Jesus Among Other Gods by Ravi Zacharias A CRITICAL LOOK BY JASON PREU
First and foremost, thanks to Jen for loaning this book to me. I haven’t felt such a strong response to a non-fiction book in a long time and I appreciate that feeling. Why the written response then? Well, this book angered me so much that I felt writing about it would be the only way I could give you (Jen) worthy, extended feedback about what I thought.
I’ve read Zacharias’s bio and credentials and have no doubt about his knowledge or his convictions. Having said that, I find this book seriously flawed. My criticism is two-fold: 1) I sense an anecdotal arrogance informing the entire text. This surprises me considering the title and supposed point of the book. Anecdotes are not at all convincing tools to help build a strong argument. This leads me to 2) Zacharias doesn’t seem to use language geared towards a non-believing audience. In effect, he’s preaching to the choir. He tells Bible story after story but does not contextualize their significance for those who do not recognize the Bible as an authoritative text. This is a major flaw for an argumentative book, a flaw that in the end renders Zacharias impotent in providing a substantial, coherent argument for his claims about Christianity’s supremacy among religious systems. Further, this lack of attention to a non-believing audience and subtle arrogance made it impossible for me to finish the book. I read the first 50 or so pages and then, frustrated that Zacharias wrote the book to an audience already convinced of the validity of his claim, skipped around the rest of the book. The tone and technique did not once change and I felt let down and discouraged by this.
I completely disagree with Zacharias’s assessment of postmodernism. Questions raised by postmodern theory are legitimate and important, albeit difficult to face and oftentimes blurred by posturing language. Furthermore, for better or worse, postmodernism is much harder to write-off by labeling it a “mood” and Zacharias does himself a disservice in this book by choosing to do just that. Postmodern issues cannot be so easily overlooked. Here’s an example of postmodern thought applied to a Christian, theological problem:
If there is only one, static Truth – whose Gospel is True? We have four versions of Jesus’s life – are they all true individually, or only when taken as a whole? What about the contradictions? Further, can we know Jesus solely from another’s account of him? What about the history of Bible compilation and who decided what books to include and which to leave out?
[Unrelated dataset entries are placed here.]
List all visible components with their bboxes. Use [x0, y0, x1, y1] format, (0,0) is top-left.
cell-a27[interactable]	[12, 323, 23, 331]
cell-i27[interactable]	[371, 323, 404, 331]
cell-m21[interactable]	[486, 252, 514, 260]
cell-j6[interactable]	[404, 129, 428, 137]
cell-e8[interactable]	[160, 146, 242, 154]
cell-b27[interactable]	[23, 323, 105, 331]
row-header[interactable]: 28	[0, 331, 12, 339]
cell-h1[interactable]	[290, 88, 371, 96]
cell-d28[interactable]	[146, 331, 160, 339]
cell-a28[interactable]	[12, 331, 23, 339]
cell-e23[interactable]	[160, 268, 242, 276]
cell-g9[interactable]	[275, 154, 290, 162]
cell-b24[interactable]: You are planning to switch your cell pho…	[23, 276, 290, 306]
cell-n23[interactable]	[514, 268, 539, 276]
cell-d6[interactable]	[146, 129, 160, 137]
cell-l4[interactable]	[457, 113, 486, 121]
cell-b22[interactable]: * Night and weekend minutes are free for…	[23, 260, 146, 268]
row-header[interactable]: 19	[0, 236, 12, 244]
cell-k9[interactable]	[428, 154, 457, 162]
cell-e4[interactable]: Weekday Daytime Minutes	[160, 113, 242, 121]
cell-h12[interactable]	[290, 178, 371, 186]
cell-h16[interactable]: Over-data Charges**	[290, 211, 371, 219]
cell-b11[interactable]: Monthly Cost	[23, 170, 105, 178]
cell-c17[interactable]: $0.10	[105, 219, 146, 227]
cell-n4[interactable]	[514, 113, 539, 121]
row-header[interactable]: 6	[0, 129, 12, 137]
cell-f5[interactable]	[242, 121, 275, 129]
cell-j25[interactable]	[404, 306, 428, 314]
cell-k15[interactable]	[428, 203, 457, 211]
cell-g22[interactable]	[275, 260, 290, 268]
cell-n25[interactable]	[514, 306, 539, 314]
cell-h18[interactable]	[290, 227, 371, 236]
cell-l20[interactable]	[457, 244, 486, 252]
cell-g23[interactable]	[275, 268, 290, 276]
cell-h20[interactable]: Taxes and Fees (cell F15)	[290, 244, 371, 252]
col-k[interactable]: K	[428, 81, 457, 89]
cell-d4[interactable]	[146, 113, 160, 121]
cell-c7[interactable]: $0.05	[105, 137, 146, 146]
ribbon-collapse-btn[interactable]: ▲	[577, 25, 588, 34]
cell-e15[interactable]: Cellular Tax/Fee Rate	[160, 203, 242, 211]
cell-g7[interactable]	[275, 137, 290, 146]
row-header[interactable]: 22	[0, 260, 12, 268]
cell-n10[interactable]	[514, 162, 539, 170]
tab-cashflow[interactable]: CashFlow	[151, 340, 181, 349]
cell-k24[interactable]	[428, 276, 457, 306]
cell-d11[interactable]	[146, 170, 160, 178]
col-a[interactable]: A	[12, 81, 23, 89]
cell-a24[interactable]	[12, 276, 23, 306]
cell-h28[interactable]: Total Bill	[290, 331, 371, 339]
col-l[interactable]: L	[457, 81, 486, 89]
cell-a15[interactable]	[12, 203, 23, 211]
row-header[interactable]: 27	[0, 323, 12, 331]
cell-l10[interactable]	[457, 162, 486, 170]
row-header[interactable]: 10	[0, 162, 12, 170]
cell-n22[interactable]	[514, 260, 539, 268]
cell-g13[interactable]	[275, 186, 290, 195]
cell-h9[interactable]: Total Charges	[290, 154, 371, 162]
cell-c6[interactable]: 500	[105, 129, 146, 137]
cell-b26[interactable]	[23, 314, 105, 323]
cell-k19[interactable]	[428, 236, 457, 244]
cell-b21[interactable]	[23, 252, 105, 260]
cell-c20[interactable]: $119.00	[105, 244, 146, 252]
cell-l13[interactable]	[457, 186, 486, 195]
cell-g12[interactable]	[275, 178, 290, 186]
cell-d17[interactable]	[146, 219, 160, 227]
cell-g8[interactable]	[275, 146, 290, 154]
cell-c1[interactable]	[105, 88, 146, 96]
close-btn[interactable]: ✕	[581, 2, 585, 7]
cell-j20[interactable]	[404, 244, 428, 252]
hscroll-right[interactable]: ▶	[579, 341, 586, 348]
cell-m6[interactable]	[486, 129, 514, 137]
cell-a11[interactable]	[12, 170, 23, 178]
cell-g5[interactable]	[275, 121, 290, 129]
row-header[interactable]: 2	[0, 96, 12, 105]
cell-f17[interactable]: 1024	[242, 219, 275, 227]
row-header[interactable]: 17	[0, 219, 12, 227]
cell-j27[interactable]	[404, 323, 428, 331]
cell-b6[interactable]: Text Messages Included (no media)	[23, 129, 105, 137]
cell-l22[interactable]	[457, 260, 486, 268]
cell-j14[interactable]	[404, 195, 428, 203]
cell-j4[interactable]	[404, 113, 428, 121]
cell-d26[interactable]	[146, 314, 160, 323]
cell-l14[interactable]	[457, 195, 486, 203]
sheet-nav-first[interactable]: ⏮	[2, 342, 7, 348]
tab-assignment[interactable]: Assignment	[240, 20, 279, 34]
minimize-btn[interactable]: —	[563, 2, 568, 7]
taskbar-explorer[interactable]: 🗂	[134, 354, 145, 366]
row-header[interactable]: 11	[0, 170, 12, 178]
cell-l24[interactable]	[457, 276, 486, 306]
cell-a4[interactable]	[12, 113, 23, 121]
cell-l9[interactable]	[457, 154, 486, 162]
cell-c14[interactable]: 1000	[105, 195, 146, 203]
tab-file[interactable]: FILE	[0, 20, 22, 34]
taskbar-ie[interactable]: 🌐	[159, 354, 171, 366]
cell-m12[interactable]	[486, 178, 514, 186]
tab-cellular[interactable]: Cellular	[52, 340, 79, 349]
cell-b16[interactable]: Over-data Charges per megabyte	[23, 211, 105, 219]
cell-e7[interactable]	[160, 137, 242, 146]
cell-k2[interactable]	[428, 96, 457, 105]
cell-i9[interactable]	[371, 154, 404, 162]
Christians make objective claims based upon subjective retellings. These multi-perspective claims are the sort that postmodernism seeks to explore and discuss. As an aside, I’ve read comparisons of Socrates and Jesus, in terms of their ethics and attitudes towards living. Another parallel between the two is that they are both largely known today due to writers who outlived them and decided to write about them. The relationship between an author, reader, and textual meaning is also a postmodern concern.
I kept a log while reading this book. Eventually, I realized that I would end up writing a book myself if I kept noting every criticism I had. But, as I mentioned above, since I lost interest in Zacharias’s technique and approach I decided to include my noted criticisms for you to look over. What follows are my comments regarding specific passages/pages. I wrote the majority of these before I began to hop around the text. It might help to reread the referenced page so as to put my criticisms into context:
vii – I disagree with Zacharias’s making synonymous a spiritual notion and a religious one. There seems to me a stark difference between the two. Spirit connotes something inherent to a human while religion connotes something constructed by a human. Eastern (Buddhism, Taoism, Confucianism) “religions” often posit philosophies of living, not rigid dogmas. This lack of insistence about a single, correct answer is probably part of the appeal.
viii – Do Vedic teachings have anything to do with the current state of Vedic nations? Turn this criticism inward: Do we blame or praise Christianity for our own country’s successes or failures? Who’s missed the mark when nations fail: the leaders of the country or those that follow them? At any rate, this criticism of Vedic nations is a terrible, sweeping generalization that, when applied to, say, the antebellum Southern U.S. should give all Christians pause – the doctrine of dominion “allowed” slavery and the annihilation of Native Americans.
ix – All religions can offer a similar, and equally defensible exposition of their uniqueness. Why would you follow any religion if you didn’t consider its message unique?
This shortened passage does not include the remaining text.